**WHAT IS NEEDED**
Report each line below that carries the word "Shoes".

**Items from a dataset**
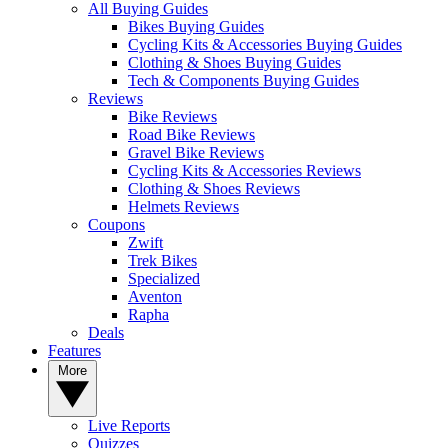
All Buying Guides
Bikes Buying Guides
Cycling Kits & Accessories Buying Guides
Clothing & Shoes Buying Guides
Tech & Components Buying Guides
Reviews
Bike Reviews
Road Bike Reviews
Gravel Bike Reviews
Cycling Kits & Accessories Reviews
Clothing & Shoes Reviews
Helmets Reviews
Coupons
Zwift
Trek Bikes
Specialized
Aventon
Rapha
Deals
Features
More
Live Reports
Quizzes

**YOUR SOLUTION**
Clothing & Shoes Buying Guides
Clothing & Shoes Reviews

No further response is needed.